Page 1 of 1

ES -export-txt with non-ASCII

Posted: Wed Feb 06, 2019 4:50 am
by aussieboykie
This is probably best explained with output from a command window. The first 3 lines show what happens when ES is executed normally and this is exactly what I expect to see. However, note what happens to "prüfung" (with diacritics) when output is written to a text file.

c:\test>es.exe prüfung -full-path-and-name
C:\test\prufung.txt
C:\test\prüfung.txt

c:\test>es.exe prüfung -full-path-and-name -export-txt exported.txt

c:\test>type exported.txt
C:\test\prufung.txt
C:\test\pr├╝fung.txt

c:\test>


My use case is to import the output from ES in order to create a Directory Opus collection. I can make this work by redirecting ES output to the clipboard and processing from there, but I would prefer to be able to rely on output written to an intermediate file.

es.exe is dated 27/06/2018

Re: ES -export-txt with non-ASCII

Posted: Wed Feb 06, 2019 7:12 am
by void
es exports text as UTF-8.

If you are ok with the active console code page, please try redirecting output to a file instead of using the -export command line options.
For example:
es.exe prüfung -full-path-and-name > exported.txt

Characters not supported by the active code page will be displayed as ?
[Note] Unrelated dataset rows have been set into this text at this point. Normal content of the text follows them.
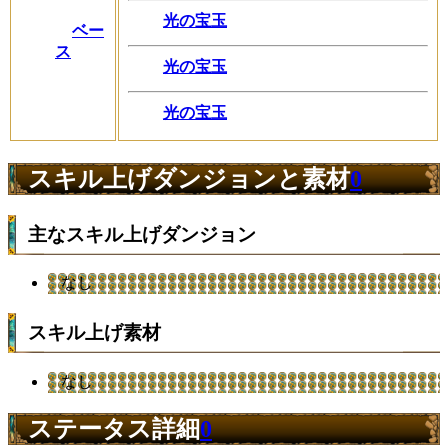
光の宝玉
ベー
ス
光の宝玉
光の宝玉
スキル上げダンジョンと素材
0
主なスキル上げダンジョン
なし
スキル上げ素材
なし
ステータス詳細
0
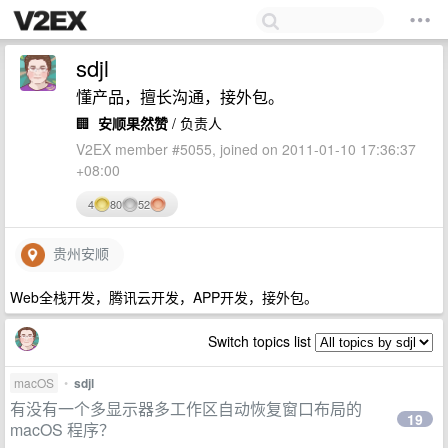
sdjl
懂产品，擅长沟通，接外包。
🏢
安顺果然赞
/ 负责人
V2EX member #5055, joined on 2011-01-10 17:36:37
+08:00
4
80
52
贵州安顺
Web全栈开发，腾讯云开发，APP开发，接外包。
Switch topics list
macOS
•
sdjl
有没有一个多显示器多工作区自动恢复窗口布局的
19
macOS 程序？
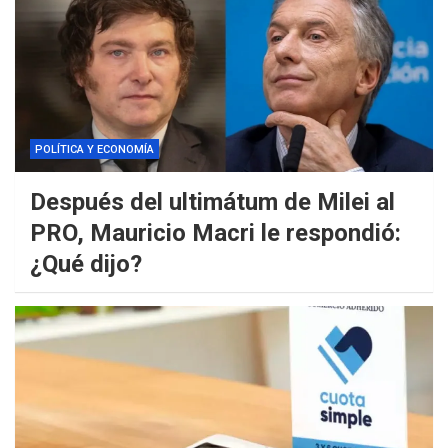
POLÍTICA Y ECONOMÍA
Después del ultimátum de Milei al
PRO, Mauricio Macri le respondió:
¿Qué dijo?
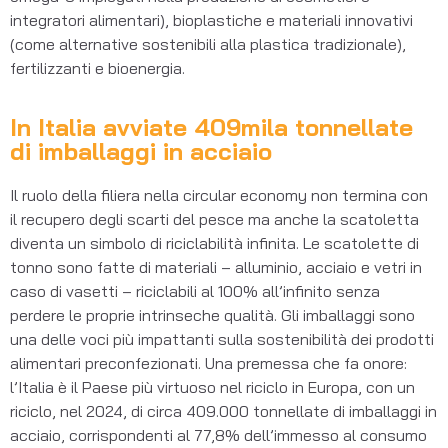
integratori alimentari), bioplastiche e materiali innovativi
(come alternative sostenibili alla plastica tradizionale),
fertilizzanti e bioenergia.
In Italia avviate 409mila tonnellate
di imballaggi in acciaio
Il ruolo della filiera nella circular economy non termina con
il recupero degli scarti del pesce ma anche la scatoletta
diventa un simbolo di riciclabilità infinita. Le scatolette di
tonno sono fatte di materiali – alluminio, acciaio e vetri in
caso di vasetti – riciclabili al 100% all’infinito senza
perdere le proprie intrinseche qualità. Gli imballaggi sono
una delle voci più impattanti sulla sostenibilità dei prodotti
alimentari preconfezionati. Una premessa che fa onore:
l’Italia è il Paese più virtuoso nel riciclo in Europa, con un
riciclo, nel 2024, di circa 409.000 tonnellate di imballaggi in
acciaio, corrispondenti al 77,8% dell’immesso al consumo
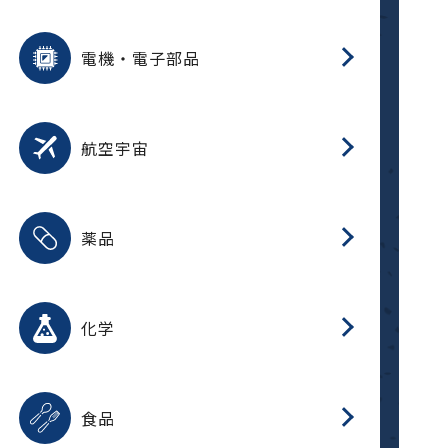
用途を選択
分
摺
洗
保
装
生
ふ
搬
型
錆
電機・電子部品
放
用途を選択
分
洗
保
生
補
整
放
錆
航空宇宙
用途を選択
分
摺
洗
保
生
ふ
搬
整
放
受
押
錆
薬品
磁
用途を選択
分
摺
洗
保
生
ふ
搬
整
放
受
押
錆
化学
磁
用途を選択
分
滑
摺
洗
保
生
ふ
搬
磁
放
型
調
受
押
錆
食品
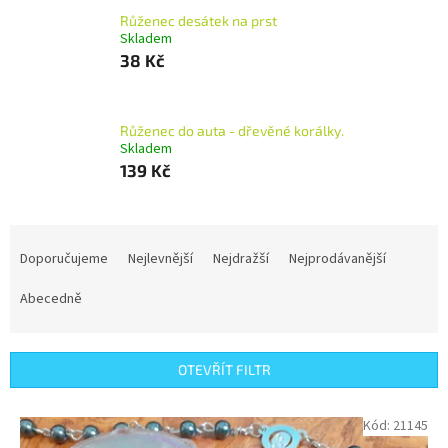
Růženec desátek na prst
Skladem
38 Kč
Růženec do auta - dřevěné korálky.
Skladem
139 Kč
Ř
a
Doporučujeme
Nejlevnější
Nejdražší
Nejprodávanější
z
e
Abecedně
n
í
p
OTEVŘÍT FILTR
r
o
V
Kód:
21145
d
ý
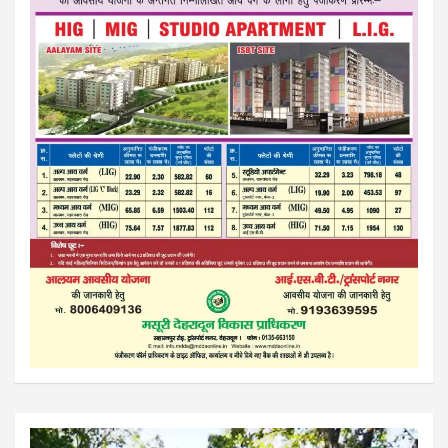
Video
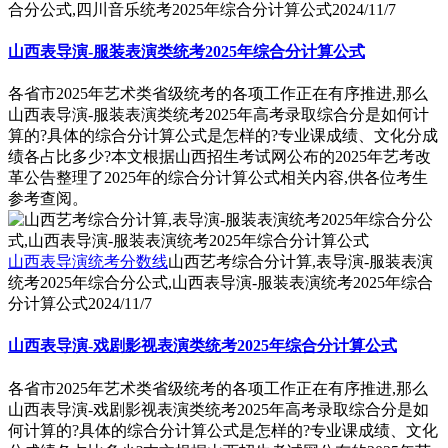
合分公式,四川音乐统考2025年综合分计算公式
2024/11/7
山西表导演-服装表演类统考2025年综合分计算公式
各省市2025年艺术类省级统考的各项工作正在有序推进,那么
山西表导演-服装表演类统考2025年高考录取综合分是如何计
算的?具体的综合分计算公式是怎样的?专业课成绩、文化分成
绩各占比多少?本文根据山西招生考试网公布的2025年艺考改
革公告整理了2025年的综合分计算公式相关内容,供各位考生
参考查阅。
山西表导演统考分数线
山西艺考综合分计算,表导演-服装表演
统考2025年综合分公式,山西表导演-服装表演统考2025年综合
分计算公式
2024/11/7
山西表导演-戏剧影视表演类统考2025年综合分计算公式
各省市2025年艺术类省级统考的各项工作正在有序推进,那么
山西表导演-戏剧影视表演类统考2025年高考录取综合分是如
何计算的?具体的综合分计算公式是怎样的?专业课成绩、文化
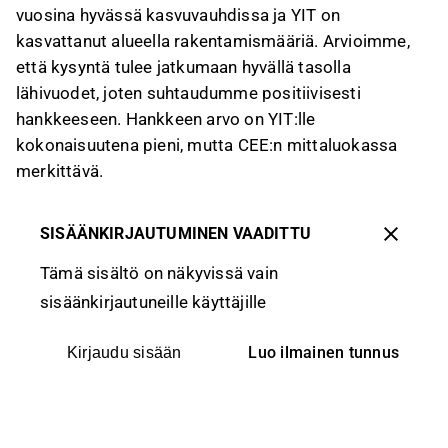
vuosina hyvässä kasvuvauhdissa ja YIT on
kasvattanut alueella rakentamismääriä. Arvioimme,
että kysyntä tulee jatkumaan hyvällä tasolla
lähivuodet, joten suhtaudumme positiivisesti
hankkeeseen. Hankkeen arvo on YIT:lle
kokonaisuutena pieni, mutta CEE:n mittaluokassa
merkittävä.
SISÄÄNKIRJAUTUMINEN VAADITTU
Tämä sisältö on näkyvissä vain
sisäänkirjautuneille käyttäjille
Luo ilmainen tunnus
Kirjaudu sisään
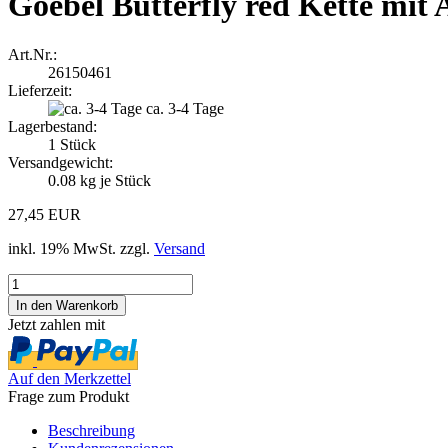
Goebel Butterfly red Kette mi
Art.Nr.:
26150461
Lieferzeit:
ca. 3-4 Tage
Lagerbestand:
1
Stück
Versandgewicht:
0.08
kg je Stück
27,45 EUR
inkl. 19% MwSt. zzgl.
Versand
Jetzt zahlen mit
Auf den Merkzettel
Frage zum Produkt
Beschreibung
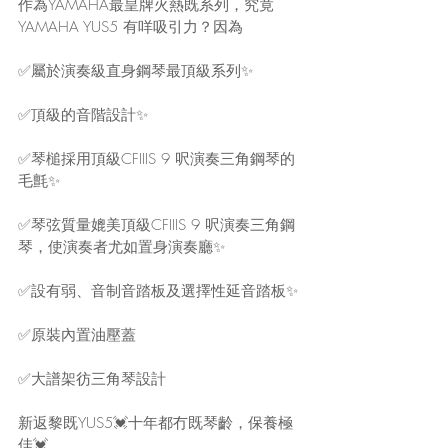
作為YAMAHA最皇牌火熱既系列，究竟
YAMAHA YUS5 有咩吸引力？因為
✅屬於演奏級直身鋼琴最頂級系列✨
✅頂級的音階設計✨
✅琴槌採用頂級CFIIIS 9 呎演奏三角鋼琴的
毛氈✨
✅琴弦質量媲美頂級CFIIIS 9 呎演奏三角鋼
琴，使演奏者尤如置身演奏廳✨
✅設有弱、音制音踏板及選擇性延音踏板✨
✅原裝內置油壓蓋
✅大譜架彷三角琴設計
新返黎既YUS5💓十年都冇既琴齡，保養極
佳💓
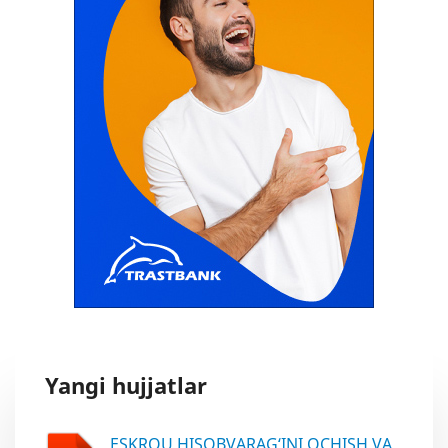
Yangi hujjatlar
ESKROU HISOBVARAG‘INI OCHISH VA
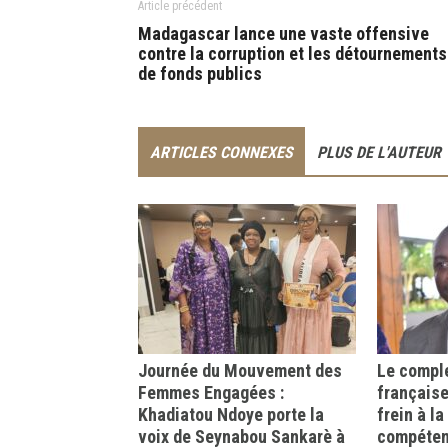
Article précédent
Madagascar lance une vaste offensive
contre la corruption et les détournements
de fonds publics
ARTICLES CONNEXES
PLUS DE L'AUTEUR
Journée du Mouvement des
Le comple
Femmes Engagées :
française
Khadiatou Ndoye porte la
frein à l
voix de Seynabou Sankarè à
compéte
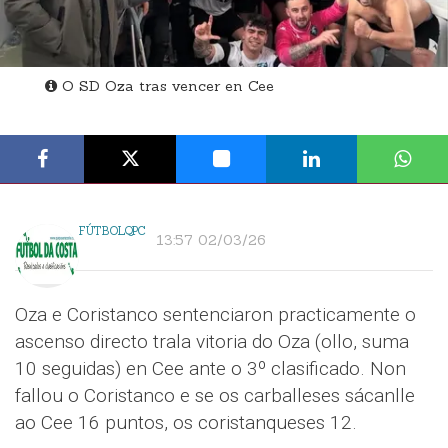
O SD Oza tras vencer en Cee
FÚTBOLQPC
13:57 02/03/26
Oza e Coristanco sentenciaron practicamente o
ascenso directo trala vitoria do Oza (ollo, suma
10 seguidas) en Cee ante o 3º clasificado. Non
fallou o Coristanco e se os carballeses sácanlle
ao Cee 16 puntos, os coristanqueses 12.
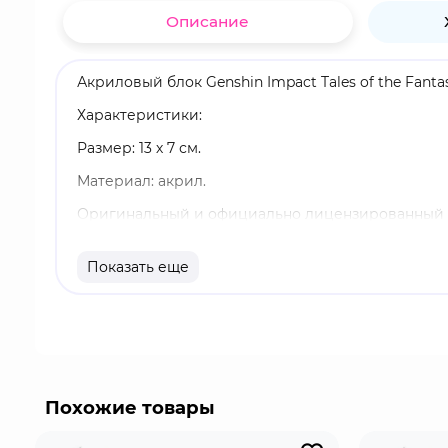
Описание
Акриловый блок Genshin Impact Tales of the Fanta
Характеристики:
Размер: 13 х 7 см.
Материал: акрил.
Оригинальный и официально лицензированный 
Бренд: Genshin Impact.
Показать еще
Фреминет - это крио-персонаж. Несмотря на сво
простым выполнением приказов и обретая покой
Похожие товары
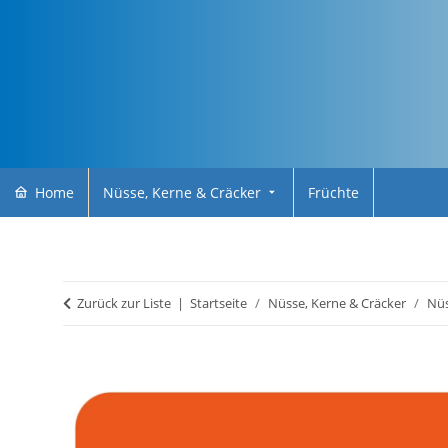
Home
Nüsse, Kerne & Cräcker
Früchte
Zurück zur Liste
Startseite
Nüsse, Kerne & Cräcker
Nüs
To change the consoles active code page, please see:
https://ss64.com/nt/chcp.html

Added to the ES help:
UTF-8 encoding is used for exporting as txt.

Re: ES -export-txt with non-ASCII

Posted: Wed Feb 06, 2019 10:41 pm
by aussieboykie
void wrote:
Wed Feb 06, 2019 7:12 am
es exports text as UTF-8.
Thanks for clarifying. There is no BOM on the exported text file so by default (for my use case) it is not recognised as such. However, I can force the import to assume UTF-8 and that works. Would you consider adding a BOM, or an option to do so?

Re: ES -export-txt with non-ASCII

Posted: Fri Feb 08, 2019 6:05 am
by void
I'll add an option to do so.
However, it will be off by default as the UTF-8 spec doesn't recommend using the BOM.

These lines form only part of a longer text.